• **Exercise objective**
The only thing to send back is the number of lines below that hold the string "yazı".

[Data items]
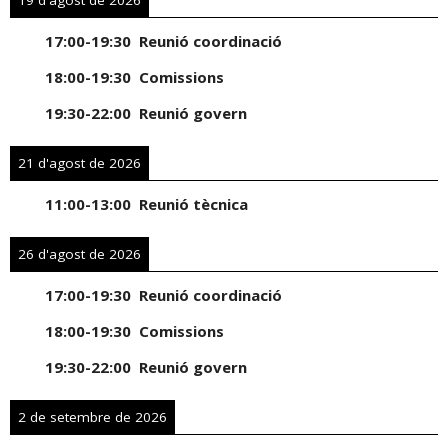
19 d'agost de 2026
17:00
-
19:30
Reunió coordinació
18:00
-
19:30
Comissions
19:30
-
22:00
Reunió govern
21 d'agost de 2026
11:00
-
13:00
Reunió tècnica
26 d'agost de 2026
17:00
-
19:30
Reunió coordinació
18:00
-
19:30
Comissions
19:30
-
22:00
Reunió govern
2 de setembre de 2026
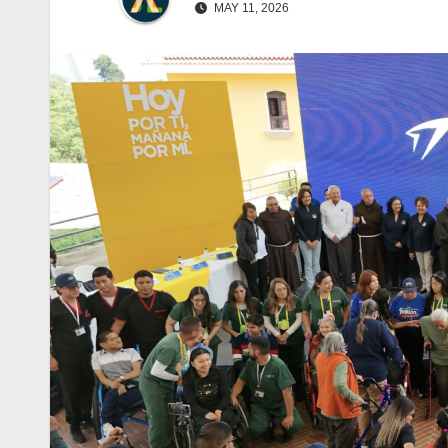
MAY 11, 2026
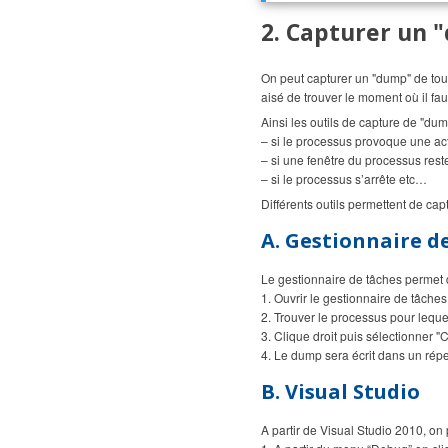
2. Capturer un
On peut capturer un "dump" de tout
aisé de trouver le moment où il f
Ainsi les outils de capture de "du
– si le processus provoque une act
– si une fenêtre du processus res
– si le processus s’arrête etc…
Différents outils permettent de ca
A. Gestionnaire de
Le gestionnaire de tâches permet
1. Ouvrir le gestionnaire de tâche
2. Trouver le processus pour leque
3. Clique droit puis sélectionner "
4. Le dump sera écrit dans un rép
B. Visual Studio
A partir de Visual Studio 2010, o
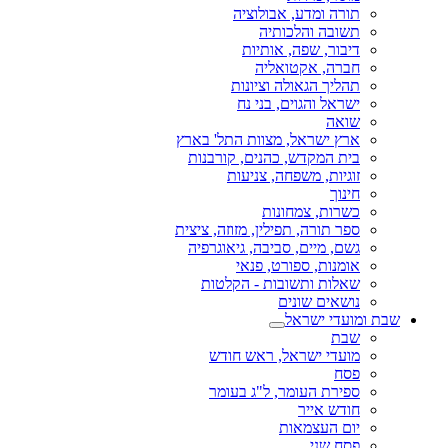
תורה ומדע, אבולוציה
תשובה והלכותיה
דיבור, שפה, אותיות
חברה, אקטואליה
תהליך הגאולה וציונות
ישראל והגוים, בני נח
שואה
ארץ ישראל, מצוות התל' בארץ
בית המקדש, כהנים, קורבנות
זוגיות, משפחה, צניעות
חינוך
כשרות, צמחונות
ספר תורה, תפילין, מזוזה, ציצית
גשם, מיים, סביבה, גיאוגרפיה
אומנות, ספורט, פנאי
שאלות ותשובות - הקלטות
נושאים שונים
שבת ומועדי ישראל
שבת
מועדי ישראל, ראש חודש
פסח
ספירת העומר, ל"ג בעומר
חודש אייר
יום העצמאות
פסח שני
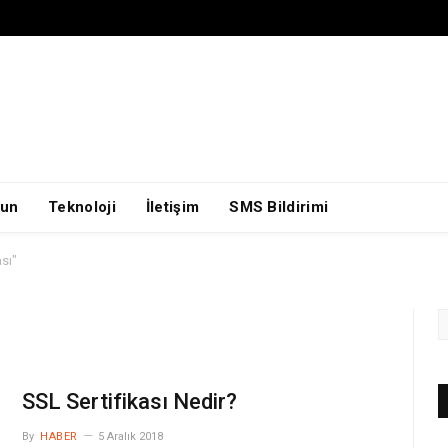
un
Teknoloji
İletişim
SMS Bildirimi
sı"
SSL Sertifikası Nedir?
By
HABER
5 Aralık 2018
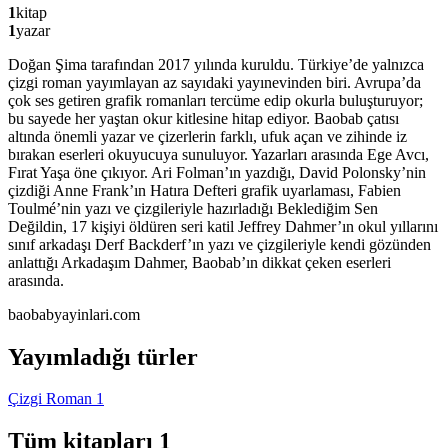
1
kitap
1
yazar
Doğan Şima tarafından 2017 yılında kuruldu. Türkiye’de yalnızca
çizgi roman yayımlayan az sayıdaki yayınevinden biri. Avrupa’da
çok ses getiren grafik romanları tercüme edip okurla buluşturuyor;
bu sayede her yaştan okur kitlesine hitap ediyor. Baobab çatısı
altında önemli yazar ve çizerlerin farklı, ufuk açan ve zihinde iz
bırakan eserleri okuyucuya sunuluyor. Yazarları arasında Ege Avcı,
Fırat Yaşa öne çıkıyor. Ari Folman’ın yazdığı, David Polonsky’nin
çizdiği Anne Frank’ın Hatıra Defteri grafik uyarlaması, Fabien
Toulmé’nin yazı ve çizgileriyle hazırladığı Beklediğim Sen
Değildin, 17 kişiyi öldüren seri katil Jeffrey Dahmer’ın okul yıllarını
sınıf arkadaşı Derf Backderf’ın yazı ve çizgileriyle kendi gözünden
anlattığı Arkadaşım Dahmer, Baobab’ın dikkat çeken eserleri
arasında.
baobabyayinlari.com
Yayımladığı türler
Çizgi Roman
1
Tüm kitapları
1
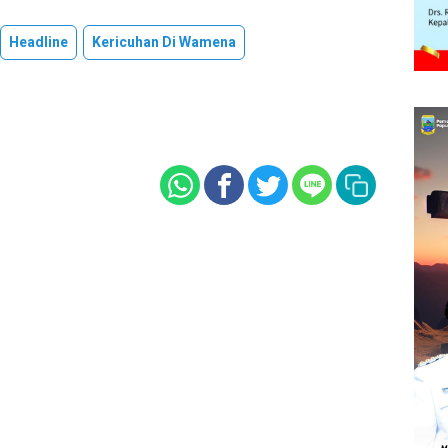
Headline
Kericuhan Di Wamena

• **Solution to the problem**
2